2

I've been asked by a colleague to convert 6 huge files from the "Yelp Dataset Challenge" from somewhat "flat," regular JSON into CSV (he thinks they look like fun teaching data).

I thought I could bang it out with:

# With thanks to http://www.diveintopython3.net/files.html and https://www.reddit.com/r/MachineLearning/comments/33eglq/python_help_jsoncsv_pandas/cqkwyu8/

import os
import pandas

jsondir = 'c:\\example\\bigfiles\\'
csvdir = 'c:\\example\\bigcsvfiles\\'
if not os.path.exists(csvdir): os.makedirs(csvdir)

for file in os.listdir(jsondir):
    with open(jsondir+file, 'r', encoding='utf-8') as f: data = f.readlines()
    df = pandas.read_json('[' + ','.join(map(lambda x: x.rstrip(), data)) + ']')
    df.to_csv(csvdir+os.path.splitext(file)[0]+'.csv',index=0,quoting=1)

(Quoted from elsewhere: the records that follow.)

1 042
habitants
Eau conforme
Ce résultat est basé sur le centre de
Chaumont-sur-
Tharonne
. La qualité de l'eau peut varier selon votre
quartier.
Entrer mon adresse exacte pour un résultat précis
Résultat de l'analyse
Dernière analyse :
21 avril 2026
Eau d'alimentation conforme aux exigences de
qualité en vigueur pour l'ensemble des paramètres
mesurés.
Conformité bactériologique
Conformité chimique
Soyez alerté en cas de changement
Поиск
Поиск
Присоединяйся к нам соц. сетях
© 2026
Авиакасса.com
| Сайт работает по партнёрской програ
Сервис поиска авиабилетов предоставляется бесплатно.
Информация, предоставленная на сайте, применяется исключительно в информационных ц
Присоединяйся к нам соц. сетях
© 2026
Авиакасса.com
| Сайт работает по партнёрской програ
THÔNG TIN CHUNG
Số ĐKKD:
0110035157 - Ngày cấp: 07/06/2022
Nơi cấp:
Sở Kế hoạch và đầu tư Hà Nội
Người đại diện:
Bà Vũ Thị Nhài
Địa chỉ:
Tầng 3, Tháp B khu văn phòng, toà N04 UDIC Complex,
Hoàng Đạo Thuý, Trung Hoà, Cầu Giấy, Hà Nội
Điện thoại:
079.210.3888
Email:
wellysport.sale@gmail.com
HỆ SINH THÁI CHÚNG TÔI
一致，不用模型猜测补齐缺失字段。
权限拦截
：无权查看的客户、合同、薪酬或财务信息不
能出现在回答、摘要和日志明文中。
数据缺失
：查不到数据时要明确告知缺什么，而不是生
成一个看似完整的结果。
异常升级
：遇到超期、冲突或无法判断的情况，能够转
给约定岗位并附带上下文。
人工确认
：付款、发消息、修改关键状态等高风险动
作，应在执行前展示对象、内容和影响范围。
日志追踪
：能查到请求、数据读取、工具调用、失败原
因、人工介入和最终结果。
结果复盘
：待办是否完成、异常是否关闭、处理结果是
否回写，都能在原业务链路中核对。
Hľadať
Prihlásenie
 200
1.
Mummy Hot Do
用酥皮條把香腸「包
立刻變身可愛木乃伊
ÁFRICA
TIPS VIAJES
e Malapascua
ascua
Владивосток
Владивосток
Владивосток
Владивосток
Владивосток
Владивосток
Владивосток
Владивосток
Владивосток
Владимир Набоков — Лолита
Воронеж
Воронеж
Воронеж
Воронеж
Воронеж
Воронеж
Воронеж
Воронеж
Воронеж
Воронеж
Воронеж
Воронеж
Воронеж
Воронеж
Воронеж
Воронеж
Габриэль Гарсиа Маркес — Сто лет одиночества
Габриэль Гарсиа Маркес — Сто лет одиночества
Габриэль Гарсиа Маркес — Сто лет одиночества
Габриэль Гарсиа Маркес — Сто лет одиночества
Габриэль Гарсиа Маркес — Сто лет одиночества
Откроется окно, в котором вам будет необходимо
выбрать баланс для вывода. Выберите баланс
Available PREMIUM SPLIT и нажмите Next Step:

Unfortunately, my computer's memory isn't up to the task on this size of file. (Even if I get rid of the loop, although it bangs out a 50MB file in less than a minute, it struggles to avoid freezing my computer or crashing on the 100MB+ files, and the biggest file is 3.25GB.)

Is there something else simple but performant that I can run instead?

In a loop would be great, but I can also run 6 times w/ separate filenames if it makes a difference for memory (there are just 6 files).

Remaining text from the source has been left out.